A new article in the Harvard Business Review examines predictive analytics in healthcare and how big data is making an impact.
Electronic health records gather massive amounts of data for many facets of care. However, unless the data is applied appropriately, it won't improve patient care. Here are five key thoughts from the article on optimizing predictive analytics:
1. Be specific about which clinical decisions data will inform when developing an algorithm. Just finding the readmission rate for a procedure isn't helpful; couple the predictive factors in readmission rates with patient education and follow-up support for at-risk populations.
2. Gather as much data as possible for greater accuracy when developing algorithms. The larger data sample will include more potential clinical applications and allow providers to become more specific with patient treatment. In the example discussed, VHA invested in an integrated EHR and data repository that equaled 5 percent of its total health spending, but experienced a return-on-investment more than $3 billion through improved quality.

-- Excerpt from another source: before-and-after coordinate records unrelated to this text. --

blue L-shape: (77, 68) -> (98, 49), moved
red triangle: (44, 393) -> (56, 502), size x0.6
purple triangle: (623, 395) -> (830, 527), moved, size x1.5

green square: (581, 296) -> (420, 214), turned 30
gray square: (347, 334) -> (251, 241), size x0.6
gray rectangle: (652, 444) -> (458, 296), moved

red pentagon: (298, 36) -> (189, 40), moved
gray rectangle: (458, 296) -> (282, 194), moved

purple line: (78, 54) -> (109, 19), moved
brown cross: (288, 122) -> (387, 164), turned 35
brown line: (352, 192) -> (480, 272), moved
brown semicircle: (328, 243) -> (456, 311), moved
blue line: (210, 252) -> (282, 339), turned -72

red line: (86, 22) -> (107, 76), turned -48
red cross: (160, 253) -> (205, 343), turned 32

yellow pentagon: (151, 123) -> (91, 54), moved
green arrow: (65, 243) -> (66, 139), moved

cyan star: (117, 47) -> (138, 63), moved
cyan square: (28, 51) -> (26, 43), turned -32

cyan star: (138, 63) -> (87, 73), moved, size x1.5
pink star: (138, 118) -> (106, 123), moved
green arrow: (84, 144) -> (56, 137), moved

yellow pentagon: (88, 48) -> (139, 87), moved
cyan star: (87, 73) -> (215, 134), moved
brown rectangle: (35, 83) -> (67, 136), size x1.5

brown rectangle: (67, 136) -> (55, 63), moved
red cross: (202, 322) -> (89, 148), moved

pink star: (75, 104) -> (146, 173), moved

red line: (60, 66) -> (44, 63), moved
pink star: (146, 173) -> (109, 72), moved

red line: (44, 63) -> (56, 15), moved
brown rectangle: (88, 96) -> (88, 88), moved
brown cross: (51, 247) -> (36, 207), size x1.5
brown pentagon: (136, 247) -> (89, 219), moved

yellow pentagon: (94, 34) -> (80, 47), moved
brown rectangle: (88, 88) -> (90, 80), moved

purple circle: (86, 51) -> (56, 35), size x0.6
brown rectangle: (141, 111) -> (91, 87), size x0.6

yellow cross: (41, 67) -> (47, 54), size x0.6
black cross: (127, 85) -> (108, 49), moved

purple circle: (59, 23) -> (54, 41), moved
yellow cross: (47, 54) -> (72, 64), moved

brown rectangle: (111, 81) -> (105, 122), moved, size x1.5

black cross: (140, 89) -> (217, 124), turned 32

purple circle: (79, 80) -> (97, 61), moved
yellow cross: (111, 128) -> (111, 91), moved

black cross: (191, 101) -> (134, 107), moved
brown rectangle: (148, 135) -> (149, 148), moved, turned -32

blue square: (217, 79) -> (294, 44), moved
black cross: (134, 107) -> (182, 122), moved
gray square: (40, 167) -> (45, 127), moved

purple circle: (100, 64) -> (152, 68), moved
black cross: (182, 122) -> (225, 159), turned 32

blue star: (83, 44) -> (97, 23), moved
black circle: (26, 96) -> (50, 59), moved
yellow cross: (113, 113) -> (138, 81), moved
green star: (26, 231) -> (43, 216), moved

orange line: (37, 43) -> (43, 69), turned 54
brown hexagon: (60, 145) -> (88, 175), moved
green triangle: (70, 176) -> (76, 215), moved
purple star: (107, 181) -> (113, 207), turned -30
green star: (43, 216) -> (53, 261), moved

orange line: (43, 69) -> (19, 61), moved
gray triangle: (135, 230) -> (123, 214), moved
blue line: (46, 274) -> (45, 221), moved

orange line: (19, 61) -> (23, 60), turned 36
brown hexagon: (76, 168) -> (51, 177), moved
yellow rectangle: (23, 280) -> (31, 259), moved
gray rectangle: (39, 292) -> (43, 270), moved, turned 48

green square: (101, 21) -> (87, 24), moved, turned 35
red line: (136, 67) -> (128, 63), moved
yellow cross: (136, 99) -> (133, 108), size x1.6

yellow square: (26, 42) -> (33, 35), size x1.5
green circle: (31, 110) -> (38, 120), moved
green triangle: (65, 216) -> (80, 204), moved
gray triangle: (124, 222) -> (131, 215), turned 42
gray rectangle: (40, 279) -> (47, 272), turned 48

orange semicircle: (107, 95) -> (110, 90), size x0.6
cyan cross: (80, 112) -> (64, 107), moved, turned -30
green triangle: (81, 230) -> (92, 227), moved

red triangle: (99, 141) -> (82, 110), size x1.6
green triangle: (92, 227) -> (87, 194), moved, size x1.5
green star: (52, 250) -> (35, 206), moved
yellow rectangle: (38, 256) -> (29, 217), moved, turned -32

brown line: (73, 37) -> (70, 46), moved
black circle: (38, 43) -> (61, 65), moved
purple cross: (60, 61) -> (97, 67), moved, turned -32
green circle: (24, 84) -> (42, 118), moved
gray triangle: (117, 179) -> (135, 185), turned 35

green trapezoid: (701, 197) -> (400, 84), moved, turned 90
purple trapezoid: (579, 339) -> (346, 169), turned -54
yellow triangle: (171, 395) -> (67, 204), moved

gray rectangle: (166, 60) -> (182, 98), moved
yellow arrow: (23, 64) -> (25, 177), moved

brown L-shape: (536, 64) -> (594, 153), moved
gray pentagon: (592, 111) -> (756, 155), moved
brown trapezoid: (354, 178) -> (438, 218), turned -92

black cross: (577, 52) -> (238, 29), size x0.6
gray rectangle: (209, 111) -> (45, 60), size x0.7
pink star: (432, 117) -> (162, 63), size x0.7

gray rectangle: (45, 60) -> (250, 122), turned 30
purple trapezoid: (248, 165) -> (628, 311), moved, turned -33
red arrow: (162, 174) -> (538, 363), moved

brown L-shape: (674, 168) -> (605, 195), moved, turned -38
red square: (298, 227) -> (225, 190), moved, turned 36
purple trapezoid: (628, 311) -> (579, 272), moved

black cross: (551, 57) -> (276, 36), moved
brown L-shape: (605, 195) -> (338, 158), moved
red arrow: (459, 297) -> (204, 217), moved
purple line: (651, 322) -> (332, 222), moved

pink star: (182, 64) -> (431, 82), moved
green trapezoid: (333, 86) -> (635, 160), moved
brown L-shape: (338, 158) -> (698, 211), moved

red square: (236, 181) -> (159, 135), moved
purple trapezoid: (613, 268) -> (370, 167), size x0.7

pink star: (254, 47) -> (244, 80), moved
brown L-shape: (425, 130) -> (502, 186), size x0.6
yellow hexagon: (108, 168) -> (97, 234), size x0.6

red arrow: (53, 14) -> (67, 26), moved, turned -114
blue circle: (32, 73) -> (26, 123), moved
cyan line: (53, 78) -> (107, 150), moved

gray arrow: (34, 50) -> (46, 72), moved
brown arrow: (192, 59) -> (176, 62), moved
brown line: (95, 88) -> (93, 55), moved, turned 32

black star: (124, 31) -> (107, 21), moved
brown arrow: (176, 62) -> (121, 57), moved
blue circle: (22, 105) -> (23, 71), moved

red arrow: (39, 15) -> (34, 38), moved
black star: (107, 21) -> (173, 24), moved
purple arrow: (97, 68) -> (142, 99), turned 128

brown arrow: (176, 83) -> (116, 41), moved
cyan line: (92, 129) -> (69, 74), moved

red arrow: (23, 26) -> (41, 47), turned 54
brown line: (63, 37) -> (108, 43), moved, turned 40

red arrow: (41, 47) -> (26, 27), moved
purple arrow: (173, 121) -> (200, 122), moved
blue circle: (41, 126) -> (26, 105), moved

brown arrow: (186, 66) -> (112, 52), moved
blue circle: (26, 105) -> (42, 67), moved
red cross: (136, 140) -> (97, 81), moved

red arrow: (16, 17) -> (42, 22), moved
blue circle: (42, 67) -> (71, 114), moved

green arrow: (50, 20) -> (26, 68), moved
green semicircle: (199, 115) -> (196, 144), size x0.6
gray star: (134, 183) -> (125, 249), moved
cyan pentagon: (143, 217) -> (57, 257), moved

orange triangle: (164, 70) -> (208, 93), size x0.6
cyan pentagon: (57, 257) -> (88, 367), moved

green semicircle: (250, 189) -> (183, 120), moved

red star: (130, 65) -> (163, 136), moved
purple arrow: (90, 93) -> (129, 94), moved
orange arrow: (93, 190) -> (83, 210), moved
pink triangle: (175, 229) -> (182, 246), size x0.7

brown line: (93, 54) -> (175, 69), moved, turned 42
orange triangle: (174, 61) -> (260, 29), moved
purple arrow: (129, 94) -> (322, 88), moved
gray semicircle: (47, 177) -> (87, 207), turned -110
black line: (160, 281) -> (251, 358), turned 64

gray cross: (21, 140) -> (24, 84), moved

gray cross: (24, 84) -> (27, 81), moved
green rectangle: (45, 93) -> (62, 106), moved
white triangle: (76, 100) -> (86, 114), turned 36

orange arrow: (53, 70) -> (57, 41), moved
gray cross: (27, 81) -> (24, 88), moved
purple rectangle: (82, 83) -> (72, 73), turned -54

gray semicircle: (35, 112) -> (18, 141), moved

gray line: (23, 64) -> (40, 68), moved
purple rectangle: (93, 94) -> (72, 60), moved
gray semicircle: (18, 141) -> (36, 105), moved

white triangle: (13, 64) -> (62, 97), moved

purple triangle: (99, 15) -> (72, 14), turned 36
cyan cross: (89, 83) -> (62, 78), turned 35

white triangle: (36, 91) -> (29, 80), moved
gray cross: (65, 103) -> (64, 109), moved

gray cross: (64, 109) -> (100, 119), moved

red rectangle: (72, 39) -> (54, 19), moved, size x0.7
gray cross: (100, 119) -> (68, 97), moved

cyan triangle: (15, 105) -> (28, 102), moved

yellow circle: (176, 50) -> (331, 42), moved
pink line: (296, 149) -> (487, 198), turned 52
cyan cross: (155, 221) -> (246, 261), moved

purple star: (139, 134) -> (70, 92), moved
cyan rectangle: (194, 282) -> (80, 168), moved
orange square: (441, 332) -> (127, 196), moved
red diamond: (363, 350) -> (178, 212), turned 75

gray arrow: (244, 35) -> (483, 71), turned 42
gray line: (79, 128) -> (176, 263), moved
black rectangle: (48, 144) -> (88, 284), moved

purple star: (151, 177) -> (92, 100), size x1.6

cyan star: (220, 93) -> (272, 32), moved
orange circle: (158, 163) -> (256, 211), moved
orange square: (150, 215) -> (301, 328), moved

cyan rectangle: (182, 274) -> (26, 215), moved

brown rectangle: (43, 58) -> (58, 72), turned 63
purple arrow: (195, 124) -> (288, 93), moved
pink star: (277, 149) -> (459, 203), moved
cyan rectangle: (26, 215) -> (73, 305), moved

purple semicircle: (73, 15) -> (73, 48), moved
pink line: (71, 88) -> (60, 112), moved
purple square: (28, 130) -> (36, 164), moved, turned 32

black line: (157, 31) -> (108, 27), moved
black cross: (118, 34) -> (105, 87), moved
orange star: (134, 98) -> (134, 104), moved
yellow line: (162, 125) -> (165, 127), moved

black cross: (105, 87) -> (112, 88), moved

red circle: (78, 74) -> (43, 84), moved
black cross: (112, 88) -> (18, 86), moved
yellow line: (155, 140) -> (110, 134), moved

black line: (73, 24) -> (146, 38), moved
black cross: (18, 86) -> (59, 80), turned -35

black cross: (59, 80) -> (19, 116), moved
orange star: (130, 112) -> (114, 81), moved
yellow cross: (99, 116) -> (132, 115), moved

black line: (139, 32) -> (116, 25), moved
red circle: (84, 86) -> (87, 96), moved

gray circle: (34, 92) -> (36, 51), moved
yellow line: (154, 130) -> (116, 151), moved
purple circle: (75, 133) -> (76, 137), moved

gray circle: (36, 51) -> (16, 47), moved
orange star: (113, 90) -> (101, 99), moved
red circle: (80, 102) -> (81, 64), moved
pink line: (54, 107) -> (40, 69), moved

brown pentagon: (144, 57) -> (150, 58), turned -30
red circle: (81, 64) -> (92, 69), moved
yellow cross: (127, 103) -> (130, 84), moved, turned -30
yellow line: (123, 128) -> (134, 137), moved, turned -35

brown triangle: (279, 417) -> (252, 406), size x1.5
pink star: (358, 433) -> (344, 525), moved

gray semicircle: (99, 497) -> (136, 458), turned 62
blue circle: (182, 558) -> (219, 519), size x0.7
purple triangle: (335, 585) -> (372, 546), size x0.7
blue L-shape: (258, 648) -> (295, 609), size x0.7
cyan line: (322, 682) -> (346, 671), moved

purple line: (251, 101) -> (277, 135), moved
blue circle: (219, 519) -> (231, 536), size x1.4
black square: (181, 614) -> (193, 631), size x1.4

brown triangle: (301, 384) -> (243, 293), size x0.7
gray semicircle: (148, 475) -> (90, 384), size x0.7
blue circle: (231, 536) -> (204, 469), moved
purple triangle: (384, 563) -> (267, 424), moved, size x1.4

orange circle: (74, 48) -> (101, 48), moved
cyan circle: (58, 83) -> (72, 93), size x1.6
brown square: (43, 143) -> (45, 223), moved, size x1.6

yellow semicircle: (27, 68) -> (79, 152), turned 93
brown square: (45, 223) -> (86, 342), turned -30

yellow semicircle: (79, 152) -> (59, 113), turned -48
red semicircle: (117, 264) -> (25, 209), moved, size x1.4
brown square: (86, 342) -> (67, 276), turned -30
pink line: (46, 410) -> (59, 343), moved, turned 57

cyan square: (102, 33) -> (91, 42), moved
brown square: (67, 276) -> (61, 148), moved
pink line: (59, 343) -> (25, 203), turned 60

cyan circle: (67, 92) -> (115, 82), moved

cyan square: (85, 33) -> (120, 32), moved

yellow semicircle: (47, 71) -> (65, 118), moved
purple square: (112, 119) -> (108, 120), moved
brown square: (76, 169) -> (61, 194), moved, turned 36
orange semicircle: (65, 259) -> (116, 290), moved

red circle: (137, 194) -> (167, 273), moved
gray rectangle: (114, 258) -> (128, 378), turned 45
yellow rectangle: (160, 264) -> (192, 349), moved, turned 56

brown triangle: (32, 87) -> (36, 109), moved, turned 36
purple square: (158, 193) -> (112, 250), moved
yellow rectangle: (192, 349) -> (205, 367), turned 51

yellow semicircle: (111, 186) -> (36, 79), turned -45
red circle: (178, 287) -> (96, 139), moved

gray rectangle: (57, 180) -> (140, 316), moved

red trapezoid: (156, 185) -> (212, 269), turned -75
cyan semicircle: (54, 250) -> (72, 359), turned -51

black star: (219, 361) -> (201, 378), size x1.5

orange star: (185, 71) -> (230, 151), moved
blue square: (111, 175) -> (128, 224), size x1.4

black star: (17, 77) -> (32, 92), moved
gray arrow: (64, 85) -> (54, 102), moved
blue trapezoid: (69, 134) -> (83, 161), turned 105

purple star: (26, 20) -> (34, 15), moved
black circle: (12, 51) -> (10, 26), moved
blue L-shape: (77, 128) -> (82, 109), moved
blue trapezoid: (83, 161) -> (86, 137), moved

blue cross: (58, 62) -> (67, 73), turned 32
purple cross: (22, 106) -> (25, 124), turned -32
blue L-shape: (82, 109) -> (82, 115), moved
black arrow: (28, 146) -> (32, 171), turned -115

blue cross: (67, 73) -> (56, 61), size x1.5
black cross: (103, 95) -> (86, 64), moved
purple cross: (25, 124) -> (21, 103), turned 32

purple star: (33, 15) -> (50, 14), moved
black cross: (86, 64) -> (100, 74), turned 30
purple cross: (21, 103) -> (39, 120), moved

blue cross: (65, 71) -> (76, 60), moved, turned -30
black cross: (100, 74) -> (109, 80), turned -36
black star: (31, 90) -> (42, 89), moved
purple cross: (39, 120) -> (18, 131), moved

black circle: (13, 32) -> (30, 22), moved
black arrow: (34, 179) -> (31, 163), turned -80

3. More specifically targeted data can help reduce unnecessary interventions and waste. When uncertainty exists, clinicians will treat more patients with preventative measures. However, if data narrows down the truly at-risk patients, fewer will be exposed to unnecessary procedures. For example, 11 percent of newborns receive antibiotics while less than 0.05 percent have confirmed infections. Kaiser Permanente of Northern California updated protocol to become more specific and found 250,000 annually didn't receive unnecessary antibiotics that would have under the old protocol.
4. Don't overload clinicians with unimportant data; they might start to ignore it. The data that doesn't fit into the clinical workflow doesn't need to be in front of them. The decision-support tool AWARE can help practicing physicians spot the right data for their patients.
5. The sophisticated technology in predictive algorithms won't make a difference if health systems don't apply the algorithms correctly to improve value. Effective application can help health systems reduce spending and improve outcomes because physicians will provide targeted interventions to the patients "who need them most."
"In this next era of value-based care, health systems must critically think about the clinical situations where enhanced analytics can be useful, help providers use them routinely in patient care and develop strategies to evaluate the clinical impact of algorithms," wrote the study authors Ravi B. Parikh, MD; Said Obermeyer, MD; and David Westfall Bates, MD.